The framework of the program is now complete, the IRS has our application for approval to grant awards, and we’ve found a vendor to manage the selection and fund distribution processes. Basically, the nuts and bolts are there, now comes the first phase of the fun part – designing our own Georgist educational programming for our first scholar cohort! This effort is being led by the Foundation’s Board of Directors, but we’re welcoming outside input. If you have thoughts you’d like to share, please drop us a line at [email protected]

Our library project is also chugging along. The physical collection is sorted and the digital cataloging has begun. If you’re interested to see what we have, check out our tiny cat-powered catalog at Check back often, as new materials are being added daily and we’re far from done building out this amazing resource. We’re also accepting donations of materials, and have received some unique items already. If you have a title, image, or something else you think belongs in our collection, please contact [email protected] and let us know. Of course, we’ll be offering some interesting library sponsorship opportunities in the near future. Know someone (maybe it’s you!) who would love to have a shelf of Georgist works named after them? Interested in helping preserve historic texts for future readers? More to come on these ideas and more… 
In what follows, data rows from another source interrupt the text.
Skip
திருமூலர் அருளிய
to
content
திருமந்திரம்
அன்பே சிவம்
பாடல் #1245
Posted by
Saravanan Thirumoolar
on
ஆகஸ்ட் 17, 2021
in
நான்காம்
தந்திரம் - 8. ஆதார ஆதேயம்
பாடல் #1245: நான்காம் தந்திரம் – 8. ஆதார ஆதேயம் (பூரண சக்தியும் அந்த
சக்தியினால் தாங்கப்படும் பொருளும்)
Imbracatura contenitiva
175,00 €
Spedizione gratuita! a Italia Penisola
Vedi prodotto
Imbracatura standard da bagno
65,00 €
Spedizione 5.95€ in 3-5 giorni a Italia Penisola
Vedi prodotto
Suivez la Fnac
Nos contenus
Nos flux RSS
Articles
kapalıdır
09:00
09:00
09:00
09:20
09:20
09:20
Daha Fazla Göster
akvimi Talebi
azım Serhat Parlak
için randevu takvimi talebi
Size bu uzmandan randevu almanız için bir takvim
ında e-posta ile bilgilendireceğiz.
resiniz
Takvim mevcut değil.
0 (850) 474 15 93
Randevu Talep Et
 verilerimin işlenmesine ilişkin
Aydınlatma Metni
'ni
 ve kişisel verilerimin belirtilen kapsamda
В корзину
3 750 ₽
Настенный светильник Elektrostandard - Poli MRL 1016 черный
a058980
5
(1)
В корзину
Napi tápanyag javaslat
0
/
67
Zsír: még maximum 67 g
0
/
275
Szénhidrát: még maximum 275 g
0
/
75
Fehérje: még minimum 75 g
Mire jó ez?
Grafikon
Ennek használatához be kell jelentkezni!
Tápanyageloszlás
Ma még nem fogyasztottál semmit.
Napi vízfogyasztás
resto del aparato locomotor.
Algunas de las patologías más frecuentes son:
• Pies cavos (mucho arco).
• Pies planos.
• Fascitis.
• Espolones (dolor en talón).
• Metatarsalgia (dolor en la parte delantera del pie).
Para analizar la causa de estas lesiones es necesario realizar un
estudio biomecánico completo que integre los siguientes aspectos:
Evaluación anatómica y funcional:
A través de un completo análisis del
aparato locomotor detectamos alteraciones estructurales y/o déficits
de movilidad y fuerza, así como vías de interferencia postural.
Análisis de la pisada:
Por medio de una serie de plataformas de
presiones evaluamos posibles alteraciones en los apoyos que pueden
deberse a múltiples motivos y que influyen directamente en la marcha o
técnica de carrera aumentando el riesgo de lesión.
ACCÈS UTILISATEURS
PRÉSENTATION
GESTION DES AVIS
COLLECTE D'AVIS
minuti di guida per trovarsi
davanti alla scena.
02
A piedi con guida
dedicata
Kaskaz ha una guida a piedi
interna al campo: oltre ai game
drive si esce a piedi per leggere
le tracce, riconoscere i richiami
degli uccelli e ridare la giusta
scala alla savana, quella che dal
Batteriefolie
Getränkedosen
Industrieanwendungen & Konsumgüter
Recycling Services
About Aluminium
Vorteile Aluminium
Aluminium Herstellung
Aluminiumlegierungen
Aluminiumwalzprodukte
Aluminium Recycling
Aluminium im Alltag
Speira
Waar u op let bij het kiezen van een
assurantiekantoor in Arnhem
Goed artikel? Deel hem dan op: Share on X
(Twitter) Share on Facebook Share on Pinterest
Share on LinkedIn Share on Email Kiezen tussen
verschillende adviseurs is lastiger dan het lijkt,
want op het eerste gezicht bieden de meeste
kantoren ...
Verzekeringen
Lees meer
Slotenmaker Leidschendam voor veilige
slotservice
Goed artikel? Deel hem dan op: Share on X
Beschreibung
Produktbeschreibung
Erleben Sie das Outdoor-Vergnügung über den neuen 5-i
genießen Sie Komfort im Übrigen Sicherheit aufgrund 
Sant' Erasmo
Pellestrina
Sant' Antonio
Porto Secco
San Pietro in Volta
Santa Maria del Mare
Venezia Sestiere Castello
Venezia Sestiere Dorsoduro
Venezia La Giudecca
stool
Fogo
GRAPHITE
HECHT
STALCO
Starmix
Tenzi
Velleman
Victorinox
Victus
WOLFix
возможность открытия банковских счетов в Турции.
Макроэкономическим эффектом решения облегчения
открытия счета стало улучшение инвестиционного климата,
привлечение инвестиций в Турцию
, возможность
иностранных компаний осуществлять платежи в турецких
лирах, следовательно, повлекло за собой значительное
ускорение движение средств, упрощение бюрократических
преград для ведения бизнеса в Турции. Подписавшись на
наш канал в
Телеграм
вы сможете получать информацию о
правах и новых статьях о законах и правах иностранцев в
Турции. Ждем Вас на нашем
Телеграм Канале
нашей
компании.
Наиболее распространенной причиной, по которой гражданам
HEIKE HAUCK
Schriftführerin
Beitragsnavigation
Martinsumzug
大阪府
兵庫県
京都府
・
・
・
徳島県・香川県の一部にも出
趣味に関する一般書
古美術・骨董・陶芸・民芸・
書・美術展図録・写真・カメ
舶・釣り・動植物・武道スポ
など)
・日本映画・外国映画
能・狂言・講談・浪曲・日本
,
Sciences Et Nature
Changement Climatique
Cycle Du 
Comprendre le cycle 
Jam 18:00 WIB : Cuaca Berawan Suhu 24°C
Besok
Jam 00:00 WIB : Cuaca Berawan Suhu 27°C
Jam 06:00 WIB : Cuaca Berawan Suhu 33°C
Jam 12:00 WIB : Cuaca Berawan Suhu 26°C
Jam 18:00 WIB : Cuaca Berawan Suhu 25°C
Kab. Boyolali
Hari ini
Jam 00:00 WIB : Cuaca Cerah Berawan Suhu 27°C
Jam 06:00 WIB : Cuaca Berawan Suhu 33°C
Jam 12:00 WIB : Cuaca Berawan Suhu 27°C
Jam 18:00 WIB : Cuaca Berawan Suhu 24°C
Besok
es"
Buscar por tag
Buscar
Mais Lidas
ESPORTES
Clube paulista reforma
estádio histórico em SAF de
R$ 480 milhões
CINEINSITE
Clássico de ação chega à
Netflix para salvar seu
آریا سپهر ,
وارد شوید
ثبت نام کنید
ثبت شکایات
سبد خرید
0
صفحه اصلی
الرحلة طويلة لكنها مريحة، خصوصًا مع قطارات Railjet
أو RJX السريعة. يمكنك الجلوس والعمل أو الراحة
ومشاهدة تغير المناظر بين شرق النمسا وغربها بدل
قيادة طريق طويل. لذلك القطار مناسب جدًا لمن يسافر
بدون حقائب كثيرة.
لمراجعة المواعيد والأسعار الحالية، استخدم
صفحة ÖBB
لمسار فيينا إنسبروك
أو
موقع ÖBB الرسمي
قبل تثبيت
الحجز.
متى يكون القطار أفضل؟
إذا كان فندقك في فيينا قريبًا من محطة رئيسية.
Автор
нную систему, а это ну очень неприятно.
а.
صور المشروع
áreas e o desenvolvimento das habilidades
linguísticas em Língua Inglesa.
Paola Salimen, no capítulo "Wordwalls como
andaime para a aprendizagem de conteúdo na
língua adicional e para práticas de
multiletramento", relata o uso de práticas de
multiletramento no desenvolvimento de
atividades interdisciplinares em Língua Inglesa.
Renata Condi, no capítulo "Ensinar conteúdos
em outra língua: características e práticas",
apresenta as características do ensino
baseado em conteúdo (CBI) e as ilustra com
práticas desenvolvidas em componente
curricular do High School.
With Board leadership, the decision was made to begin managing our annual grant-making activities through a formal RFP process. Our Program Committee has narrowed the list of research topics to a handful of really exciting areas of exploration, and the first call for proposals will be published here (and promoted through emails and elsewhere) in the coming months. Finally, the Center for Property Tax Reform has been hard at work, conducting outreach and original research. Right now, we’ve got some interesting conversations going in a variety of places, ranging from upstate New York, to Virginia, to Puerto Rico. Those familiar with the long history of my Center Co-Director Josh Vincent’s work to bring Land Value Taxes to cities and towns nationwide, know just how laborious and place-specific these efforts are, but we’re in it for the long haul and happy to have so many opportunities to talk LVT! Our researchers, Mike and Washiq, are also doing some pretty cool things – from creating a “racial bias in property assessments” handbook to exploring LLC ownership in NYC – they’re advancing our understanding of mission-related topics with relevance to today’s most salient topics. Of course, our work is also about making connections and bringing our ideas to new audiences.

I recently returned (to a flooded house, thanks to Hurricane Ida) from the annual International Association of Assessing Officers (IAAO) conference in Chicago – it was a truly eye opening experience for someone who relies heavily on assessment data in their research, and a great opportunity to connect with professional assessors from across the U.S. and beyond. If you’d like to see a few of my thoughts on the event and the topics discussed, visit our website. The National Conference of State Legislatures annual conference is also coming up, and Covid-permitting, CPTR plans to be there. Summer was a busy time at RSF and fall promises to be even more so!